More than 2,500 Syrians entered Turkey in a 24-hour period this week, with Syria's neighbor now sheltering about 70,000 Syrians from civil war.
Syrian President Bashar al-Assad made his first public appearance since a July bomb attack in Damascus, attending prayers marking the Muslim Eid holiday. Fighting between government forces and rebels led by the Syrian Free Army continues in Aleppo, Damascus, and in border areas, particularly near the Syria-Iraq border.
Mali has formed a unity government, five months after a military coup in the West African nation ushered in Islamist control-and chaos that forced nearly half a million people to flee their homes. Coup leader Capt. Amadou Sanogo handed power to an interim civilian government months ago but still is seen as exerting power behind the scenes.

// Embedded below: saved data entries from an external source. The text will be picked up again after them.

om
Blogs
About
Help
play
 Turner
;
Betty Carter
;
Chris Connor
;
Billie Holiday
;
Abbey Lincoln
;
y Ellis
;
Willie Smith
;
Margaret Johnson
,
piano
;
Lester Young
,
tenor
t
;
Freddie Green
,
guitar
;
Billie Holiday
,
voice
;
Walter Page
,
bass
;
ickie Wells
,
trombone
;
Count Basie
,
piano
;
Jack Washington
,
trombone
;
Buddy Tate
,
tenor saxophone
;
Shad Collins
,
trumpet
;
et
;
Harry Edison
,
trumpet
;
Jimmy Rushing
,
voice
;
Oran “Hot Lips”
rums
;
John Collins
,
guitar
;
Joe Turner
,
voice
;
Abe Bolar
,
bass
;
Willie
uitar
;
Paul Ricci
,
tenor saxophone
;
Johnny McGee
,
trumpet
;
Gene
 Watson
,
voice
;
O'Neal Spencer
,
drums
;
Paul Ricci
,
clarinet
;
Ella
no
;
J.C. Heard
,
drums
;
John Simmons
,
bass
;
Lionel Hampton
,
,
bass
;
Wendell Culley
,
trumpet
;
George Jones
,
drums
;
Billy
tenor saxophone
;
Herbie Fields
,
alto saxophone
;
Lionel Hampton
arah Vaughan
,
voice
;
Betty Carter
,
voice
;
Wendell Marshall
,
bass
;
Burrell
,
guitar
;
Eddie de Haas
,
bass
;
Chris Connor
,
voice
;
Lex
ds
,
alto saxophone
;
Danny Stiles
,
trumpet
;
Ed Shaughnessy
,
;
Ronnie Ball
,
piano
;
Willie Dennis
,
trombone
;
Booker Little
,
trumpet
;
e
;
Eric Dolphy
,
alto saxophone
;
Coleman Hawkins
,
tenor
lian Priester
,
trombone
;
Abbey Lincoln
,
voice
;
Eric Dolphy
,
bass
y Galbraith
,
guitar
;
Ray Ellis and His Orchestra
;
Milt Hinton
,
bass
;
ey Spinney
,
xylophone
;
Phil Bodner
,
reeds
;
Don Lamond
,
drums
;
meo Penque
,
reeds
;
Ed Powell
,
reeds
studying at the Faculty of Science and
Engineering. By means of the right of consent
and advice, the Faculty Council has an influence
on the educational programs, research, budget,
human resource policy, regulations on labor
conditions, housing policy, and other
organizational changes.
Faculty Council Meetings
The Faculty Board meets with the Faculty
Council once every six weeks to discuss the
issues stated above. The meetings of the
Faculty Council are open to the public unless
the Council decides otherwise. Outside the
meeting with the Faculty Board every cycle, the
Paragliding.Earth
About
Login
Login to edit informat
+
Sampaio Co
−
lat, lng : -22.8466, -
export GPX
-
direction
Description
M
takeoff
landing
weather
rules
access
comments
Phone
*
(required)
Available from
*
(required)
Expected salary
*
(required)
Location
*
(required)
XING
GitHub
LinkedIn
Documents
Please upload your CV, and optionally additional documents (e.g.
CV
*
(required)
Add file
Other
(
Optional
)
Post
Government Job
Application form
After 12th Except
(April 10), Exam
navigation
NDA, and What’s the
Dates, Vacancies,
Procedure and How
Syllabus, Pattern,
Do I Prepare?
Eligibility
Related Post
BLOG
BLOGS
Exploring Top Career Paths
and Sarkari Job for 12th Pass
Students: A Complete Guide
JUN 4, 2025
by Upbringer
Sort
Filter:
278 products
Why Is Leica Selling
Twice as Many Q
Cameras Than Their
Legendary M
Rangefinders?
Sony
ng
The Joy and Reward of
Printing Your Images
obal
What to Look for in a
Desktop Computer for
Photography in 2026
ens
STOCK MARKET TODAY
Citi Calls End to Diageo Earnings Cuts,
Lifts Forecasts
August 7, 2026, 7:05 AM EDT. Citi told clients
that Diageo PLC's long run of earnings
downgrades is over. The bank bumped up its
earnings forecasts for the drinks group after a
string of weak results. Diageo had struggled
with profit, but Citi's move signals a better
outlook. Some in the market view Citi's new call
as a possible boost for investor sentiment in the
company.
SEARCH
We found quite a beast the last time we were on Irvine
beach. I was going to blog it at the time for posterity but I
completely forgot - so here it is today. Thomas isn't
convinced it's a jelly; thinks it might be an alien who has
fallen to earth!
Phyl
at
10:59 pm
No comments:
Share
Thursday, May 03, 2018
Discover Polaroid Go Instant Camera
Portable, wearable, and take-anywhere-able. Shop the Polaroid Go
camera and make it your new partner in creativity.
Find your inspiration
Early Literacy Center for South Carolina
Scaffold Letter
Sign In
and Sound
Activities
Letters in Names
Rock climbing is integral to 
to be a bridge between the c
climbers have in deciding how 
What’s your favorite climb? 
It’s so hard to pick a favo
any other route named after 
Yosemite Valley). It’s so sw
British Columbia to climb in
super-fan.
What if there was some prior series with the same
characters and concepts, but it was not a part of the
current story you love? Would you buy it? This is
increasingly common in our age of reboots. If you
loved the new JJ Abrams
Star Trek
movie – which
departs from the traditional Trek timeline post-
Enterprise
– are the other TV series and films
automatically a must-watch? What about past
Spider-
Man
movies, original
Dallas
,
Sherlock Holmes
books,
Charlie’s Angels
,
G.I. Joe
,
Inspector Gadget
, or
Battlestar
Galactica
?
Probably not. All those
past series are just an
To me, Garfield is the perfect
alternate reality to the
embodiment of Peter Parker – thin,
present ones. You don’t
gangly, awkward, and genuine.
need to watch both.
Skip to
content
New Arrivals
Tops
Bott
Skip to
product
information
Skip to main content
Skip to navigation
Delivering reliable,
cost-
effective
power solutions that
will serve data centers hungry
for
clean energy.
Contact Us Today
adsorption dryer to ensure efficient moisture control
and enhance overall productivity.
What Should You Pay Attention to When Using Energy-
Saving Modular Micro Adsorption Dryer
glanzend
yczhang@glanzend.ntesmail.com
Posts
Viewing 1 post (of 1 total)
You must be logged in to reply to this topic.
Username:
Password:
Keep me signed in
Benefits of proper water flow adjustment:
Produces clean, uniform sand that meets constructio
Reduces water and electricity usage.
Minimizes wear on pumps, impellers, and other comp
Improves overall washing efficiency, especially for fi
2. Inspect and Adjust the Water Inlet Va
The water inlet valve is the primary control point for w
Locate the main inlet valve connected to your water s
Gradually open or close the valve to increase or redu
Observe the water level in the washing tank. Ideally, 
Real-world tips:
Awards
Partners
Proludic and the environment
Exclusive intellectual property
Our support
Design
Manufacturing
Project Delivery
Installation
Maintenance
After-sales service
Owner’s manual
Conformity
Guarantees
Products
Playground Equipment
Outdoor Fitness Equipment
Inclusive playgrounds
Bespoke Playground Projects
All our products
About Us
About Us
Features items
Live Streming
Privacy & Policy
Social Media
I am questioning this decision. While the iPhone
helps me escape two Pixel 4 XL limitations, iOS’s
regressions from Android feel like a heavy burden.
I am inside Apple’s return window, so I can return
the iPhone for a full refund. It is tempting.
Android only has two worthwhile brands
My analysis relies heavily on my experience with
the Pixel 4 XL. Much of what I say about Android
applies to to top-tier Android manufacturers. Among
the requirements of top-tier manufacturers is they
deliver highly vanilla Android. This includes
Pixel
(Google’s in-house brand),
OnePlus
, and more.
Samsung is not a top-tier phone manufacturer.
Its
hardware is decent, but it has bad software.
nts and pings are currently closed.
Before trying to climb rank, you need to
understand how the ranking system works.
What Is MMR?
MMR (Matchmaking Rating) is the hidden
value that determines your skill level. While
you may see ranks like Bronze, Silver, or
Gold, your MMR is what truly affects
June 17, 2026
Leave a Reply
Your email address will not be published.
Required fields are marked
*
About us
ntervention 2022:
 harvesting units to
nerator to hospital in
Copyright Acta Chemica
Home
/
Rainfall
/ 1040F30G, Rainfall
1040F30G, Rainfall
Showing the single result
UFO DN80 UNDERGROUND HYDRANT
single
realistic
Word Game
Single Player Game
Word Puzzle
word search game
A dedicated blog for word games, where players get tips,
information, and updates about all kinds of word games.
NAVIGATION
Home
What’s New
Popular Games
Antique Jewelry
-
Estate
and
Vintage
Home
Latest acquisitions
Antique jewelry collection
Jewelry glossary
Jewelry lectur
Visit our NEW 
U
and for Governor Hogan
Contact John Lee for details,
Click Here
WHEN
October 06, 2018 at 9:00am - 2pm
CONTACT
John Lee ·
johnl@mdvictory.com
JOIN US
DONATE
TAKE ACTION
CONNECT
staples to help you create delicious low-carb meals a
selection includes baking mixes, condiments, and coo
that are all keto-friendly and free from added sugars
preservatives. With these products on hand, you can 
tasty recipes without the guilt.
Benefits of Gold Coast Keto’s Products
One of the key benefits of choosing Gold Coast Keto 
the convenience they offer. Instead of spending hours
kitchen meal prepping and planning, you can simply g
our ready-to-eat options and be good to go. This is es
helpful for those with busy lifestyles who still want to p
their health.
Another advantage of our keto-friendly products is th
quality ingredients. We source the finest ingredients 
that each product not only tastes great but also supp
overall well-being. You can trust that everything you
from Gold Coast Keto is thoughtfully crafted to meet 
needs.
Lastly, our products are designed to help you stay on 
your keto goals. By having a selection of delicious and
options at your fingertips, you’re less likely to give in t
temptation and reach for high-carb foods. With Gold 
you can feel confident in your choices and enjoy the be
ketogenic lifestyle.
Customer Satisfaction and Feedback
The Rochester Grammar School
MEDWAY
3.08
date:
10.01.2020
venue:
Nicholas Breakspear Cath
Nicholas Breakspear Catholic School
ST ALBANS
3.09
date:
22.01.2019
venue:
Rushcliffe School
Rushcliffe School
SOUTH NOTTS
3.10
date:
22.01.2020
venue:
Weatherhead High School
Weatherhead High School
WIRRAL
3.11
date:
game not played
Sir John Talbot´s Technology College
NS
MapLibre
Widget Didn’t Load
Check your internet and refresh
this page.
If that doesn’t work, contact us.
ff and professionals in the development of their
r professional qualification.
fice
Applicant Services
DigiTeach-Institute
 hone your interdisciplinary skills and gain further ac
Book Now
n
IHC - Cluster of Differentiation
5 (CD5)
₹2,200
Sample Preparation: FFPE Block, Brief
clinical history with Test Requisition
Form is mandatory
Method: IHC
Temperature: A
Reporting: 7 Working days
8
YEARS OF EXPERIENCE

His militants in their quest to implement a strict version of Shariah, or Islamic law, stoned to death an adulterous couple and chopped off the hand of a suspected thief.
Ancient shrines and medieval manuscripts housed in Timbuktu are suffering as a result of the Islamist rampage, according to this BBC slideshow.
The north-south diplomatic squabble over WikiLeaks founder Julian Assange continues, with Ecuador promising indefinite asylum and housing in its British embassy, while Britain has threatened to enter the embassy to arrest the hacktivist. Assange faces rape and sexual assault charges in Sweden, and is under investigation by the U.S. Justice Department.
Pakistani police last week arrested a Christian girl believed to be 11 years old and with Down syndrome on charges of blasphemy after neighbors insisted she had burned a Quran. Her arrest is sparking reexamination even inside Pakistan of the country's ruthless blasphemy laws.
A number of U.S. embassies around the world, including in countries without Muslim majorities like the Philippines and Nigeria, closed for the Muslim Eid al-Fitr holiday this week. Surprising? Even the U.S. Embassy in Estonia sent out Eid greetings, and in Kabul an Eid greeting from the U.S. Embassy in Afghanistan issued condolences for "Muslim civilians" killed during Ramadan and Eid but no acknowledgement of possible holiday-related fatalities of U.S. troops there, which stand at 42 already for the month of August. I'm curious about how much the Eid-related closures cost the U.S. taxpayer.